Erysiphe acantholimonis

Scientific classification
- Kingdom: Fungi
- Division: Ascomycota
- Class: Leotiomycetes
- Order: Helotiales
- Family: Erysiphaceae
- Genus: Erysiphe
- Species: E. acantholimonis
- Binomial name: Erysiphe acantholimonis J.G. Song, B. Xu & H.D. Shin, 2016

= Erysiphe acantholimonis =

- Genus: Erysiphe
- Species: acantholimonis
- Authority: J.G. Song, B. Xu & H.D. Shin, 2016

Species of fungus

Erysiphe acantholimonis is a species of powdery mildew in the family Erysiphaceae.
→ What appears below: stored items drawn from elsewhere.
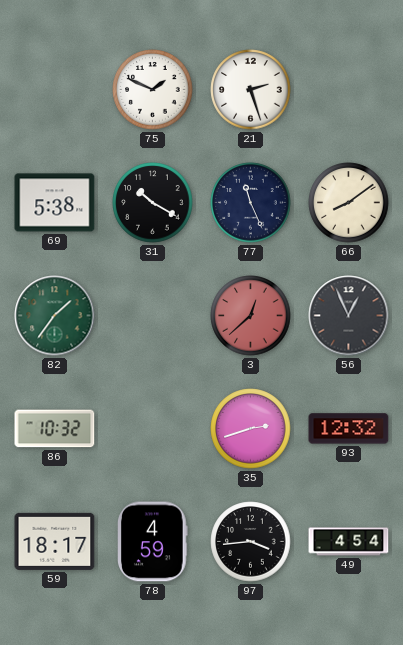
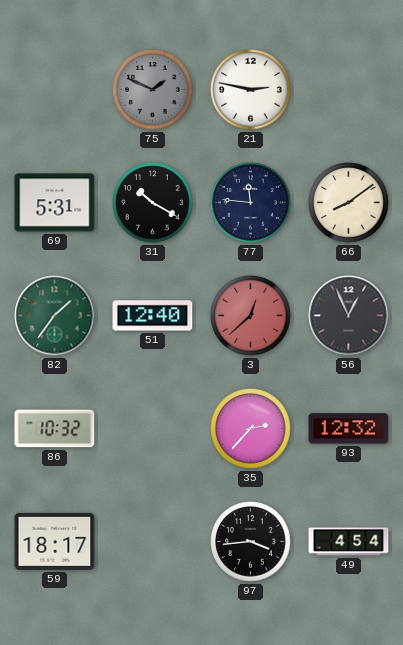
75 dial: white -> grey
21: 2:27 -> 2:47
69: 5:38 -> 5:31
77: 11:26 -> 11:46
51: none -> 12:40
35: 2:42 -> 2:37
78: 4:59 -> none
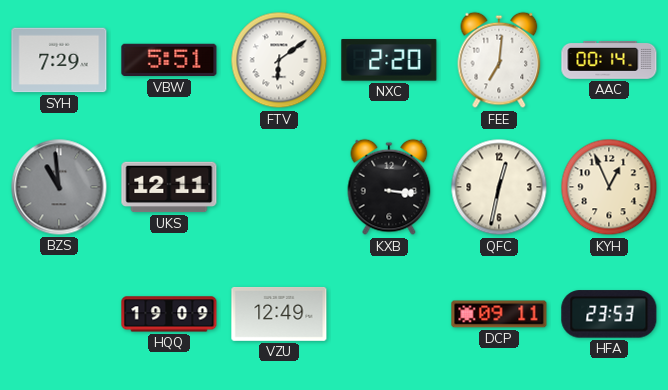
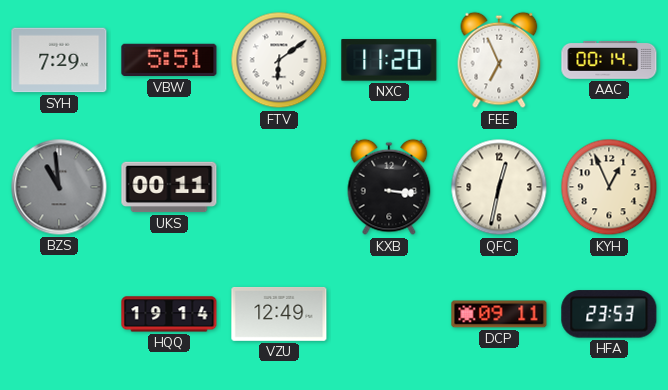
NXC: 2:20 -> 11:20
FEE: 7:01 -> 6:56
UKS: 12:11 -> 00:11
HQQ: 19:09 -> 19:14
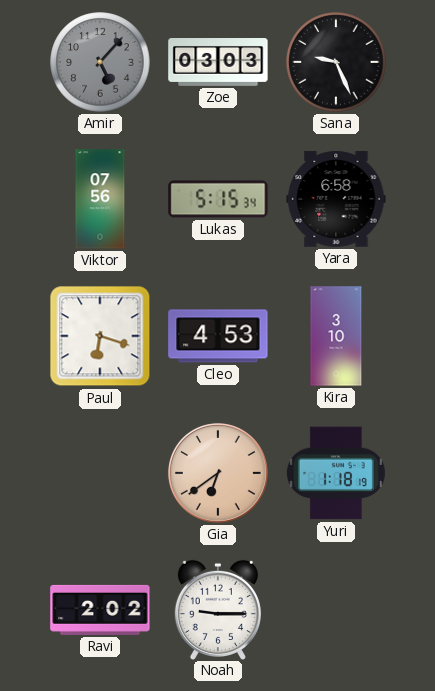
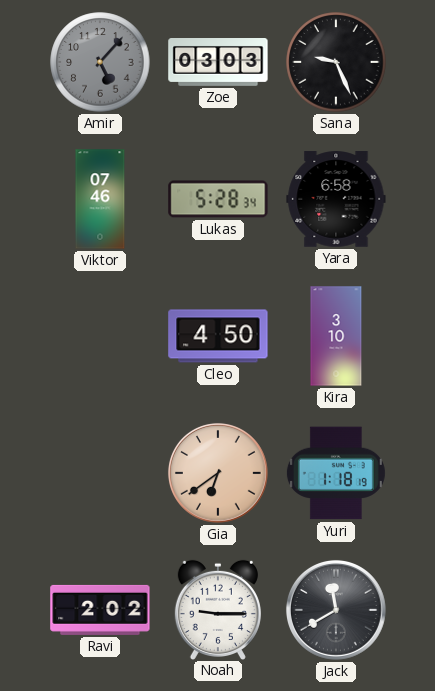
Viktor: 07:56 -> 07:46
Lukas: 5:15 -> 5:28
Paul: 6:18 -> none
Cleo: 4:53 -> 4:50
Jack: none -> 11:40
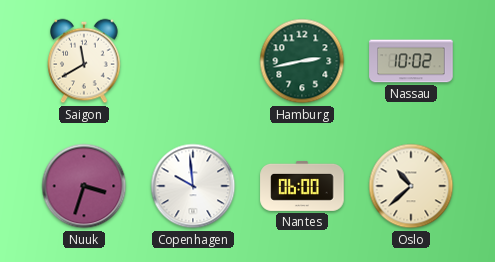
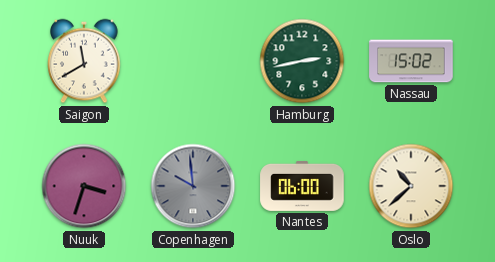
Nassau: 10:02 -> 15:02
Copenhagen dial: white -> grey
It is found in Asia, where it affects plants in the genus Acantholimon.

== Description ==
The fungus forms thin, white irregular patches on the leaves of its host. Erysiphe acantholimonis, like most Erysiphaceae, is highly host-specific and infects only Acantholimon.

== Taxonomy ==
The fungus was formally described in 2016 by J.G. Song, B. Xu and H.D. Shin. The species epithet refers to the host genus, Acantholimon. The type specimen was collected in China on Acantholimon hedinii. Braun and Cook (2012) treated Erysiphe communis f. acantholimonis Koshk., described from Turkmenistan on Acantholimon avenaceum, as a synonym of E. limonii. This forma might be a synonym of E. acantholinonis, but this requires confirmation by results of sequence analyses.